Emerging opportunities include:

• Single-cell resolution imaging: Use highly specific TNFAIP3 antibodies in CyTOF or imaging mass cytometry to profile TNFAIP3 expression at single-cell resolution within complex tissues.

• In situ protein interaction analysis: Develop proximity ligation assays using TNFAIP3 antibodies to visualize protein-protein interactions in intact cells and tissues.

• Spatial transcriptomics integration: Combine TNFAIP3 protein detection with RNA expression analysis in spatial contexts to correlate protein levels with transcriptional states.

• Live-cell imaging approaches: Develop cell-permeable fluorescently-labeled TNFAIP3 antibody fragments to track dynamic expression changes in living cells.

• Microfluidic applications: Incorporate TNFAIP3 antibodies into microfluidic antibody capture assays for single-cell protein quantification alongside other parameters.

What are the emerging applications of TNFAIP3 antibodies in therapeutic development research?

In therapeutic research contexts:

• Target validation: Use TNFAIP3 antibodies to validate pathway modulation in drug discovery pipelines targeting inflammatory and autoimmune conditions.
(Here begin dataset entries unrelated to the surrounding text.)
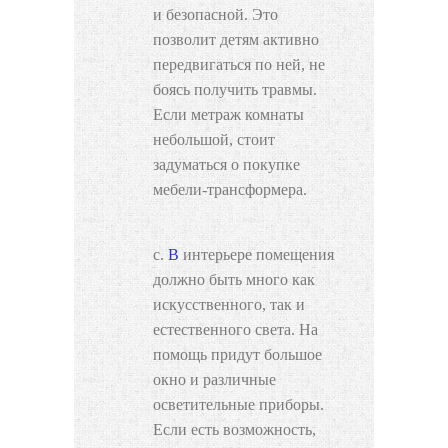
и безопасной. Это
позволит детям активно
передвигаться по ней, не
боясь получить травмы.
Если метраж комнаты
небольшой, стоит
задуматься о покупке
мебели-трансформера.
В интерьере помещения
должно быть много как
искусственного, так и
естественного света. На
помощь придут большое
окно и различные
осветительные приборы.
Если есть возможность,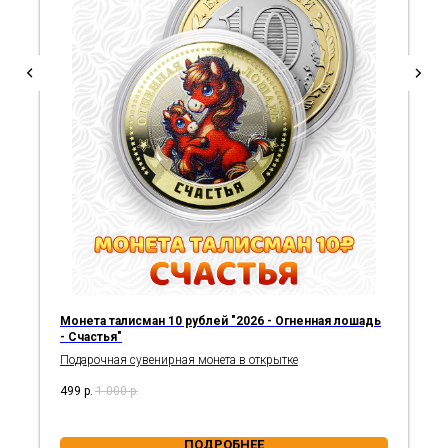
Монета талисман 10 рублей "2026 - Огненная лошадь
- Счастья"
Подарочная сувенирная монета в открытке
499
р.
1 000
р.
ПОДРОБНЕЕ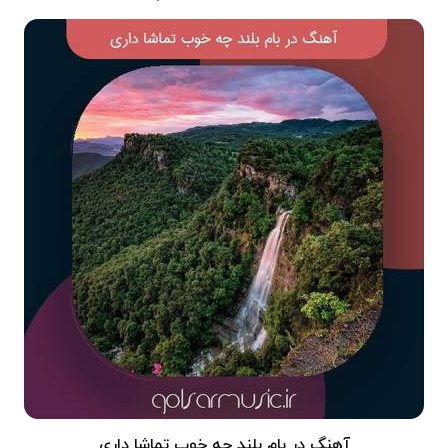
آهنگ در بام بلند چه خوب تماشا داری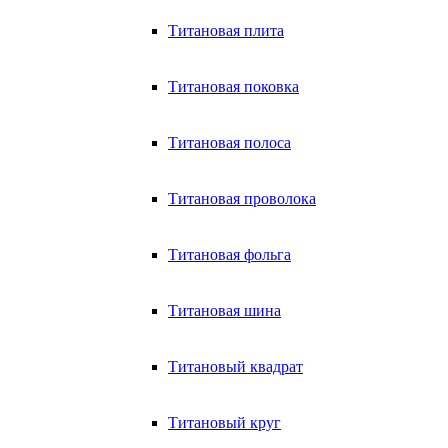
Титановая плита
Титановая поковка
Титановая полоса
Титановая проволока
Титановая фольга
Титановая шина
Титановый квадрат
Титановый круг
• Patient stratification: Develop standardized TNFAIP3 detection protocols to identify patient subsets that might benefit from specific therapeutic approaches.

• Pharmacodynamic biomarkers: Monitor TNFAIP3 expression changes as pharmacodynamic markers for drugs targeting NF-κB pathways.

• Combined biomarker panels: Integrate TNFAIP3 with other inflammatory markers to create comprehensive pathway activation profiles for precision medicine approaches.

• Therapeutic antibody development: Use insights from diagnostic antibodies to develop therapeutic antibodies targeting TNFAIP3-related pathways.